The UK’s experienced a restaurant revolution. So why haven’t the Greek Islands?

HAVING recently returned from a holiday in the Greek Islands, I realise that it’s unlikely that you’ll encounter someone telling you that they go to Greece for a gourmet experience.

Having been to the Islands a half-dozen or so times over the decades and, as the years have passed and my tastes have developed, it seems that that Greek cuisine has hardly developed at all. The only real change, apart from the prices, is the influx of other ethnic restaurants such as found in the UK: Indian, Chinese, Thai and so on.

Back in the 1970s, when the offering in the UK was fairly challenging, it was quite interesting to eat what seemed like refreshingly honest local food – meat grilled on skewers, olive-filled Greek salads, bits of vines other than just the grapes – and to soak up the grape-derived alcohol with an exotic non-pasta, lasagna -like meal called Moussaka. Funny how things are still the same. And I think I know why.

In the UK, customers drive restaurants and other food offerings. Of course, there are the chain fast food outlets where advertising campaigns dictate the menu. But where people are choosing to spend more on something non-essential, they are likely to be more considered in their choice of eatery and will vote with their feet. As a result, the UK restaurant offering has undergone a revolution over the past 20 or 30 years.

So why hasn’t this happened in Greece? Well it’s worth examining our fast food outlets again. Their offering is dictated by pure economics. There’s loads of competition to keep prices low, but with shareholder coercion to increase profits. As a result, the pressure to use cheaper and cheaper ingredients intensifies. Who on Earth would have once believed that millions of people would be pulling up at a drive-through to buy food that once would have been, at worst, only fit for the restaurant waste bin or, at best, for the stock pot? But that’s what now happens with potato skins and chicken wings. To get to that position, these large organisations have spent millions on telling us that we love the bits they used to throw away and to convince us that we’ve always eaten these bits – and no other bits.

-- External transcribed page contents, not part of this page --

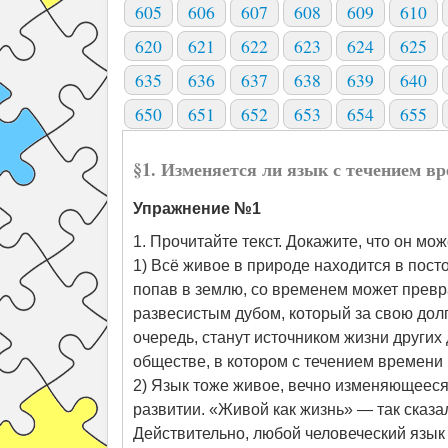
605
606
607
608
609
610
620
621
622
623
624
625
635
636
637
638
639
640
650
651
652
653
654
655
§1. Изменяется ли язык с течением в
Упражнение №1
1. Прочитайте текст. Докажите, что он м
1) Всё живое в природе находится в пост
попав в землю, со временем может превра
развесистым дубом, который за свою дол
очередь, станут источником жизни других 
обществе, в котором с течением времени 
2) Язык тоже живое, вечно изменяющееся
развитии. «Живой как жизнь» — так сказал
Действительно, любой человеческий язык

This pressure to use such ingredients dictates the menu and, apart from some imaginative use of previously discarded items, stifles menu development. Well perversely, something similar happened in Greece; but not just in the fast food sector rather than throughout the restaurant market. At least in the majority of island restaurants.

Until recently, and I’m not being ironic here, Greece hadn’t had the benefit of the stability we experienced in the UK since the Second World War. In fact, for eight years, between 1967 and 1974, the country was actually ruled by a military junta who, apart from their brutal handling of anyone brave enough to voice opposition – managed to impose all sorts of bizarre legislation; some that resulted in restaurants carrying an identical menu. It didn’t mean that restaurants needed to serve identical food – they could choose which dishes to serve and indicate which they did by putting a price next to that dish and, of course, they could choose to cook those dishes in their own inimitable style – but it did encourage them to keep to a limited repertoire. As a result, every restaurant ended up being part of something that’s similar to what you’ll find in any North American shopping mall food court. I couldn’t believe it when I first went to the US and heard: “Hey, I know my chicken wings, but I know this place that serves the best in the city!” Where’s the diversity? Where’s the imagination?

Now, if you think back to that ridiculous junta time, it was obvious that it was never going to last. But it’s left its legacy – not least a standard menu in just about any restaurant into which a tourist ventures. It seems quaint in some ways that you can still get traditional Greek cooking in their restaurants. But I have to admit that, after a few days of eating at Greek tavernas, I was longing for my own home-cooked food. Oldfields, as a restaurant, specialises in traditional British dishes. But if most other restaurants in Durham offered the same, we’d soon be looking at a different offering. Obviously the Indian and Chinese restaurant operators saw the same opportunity.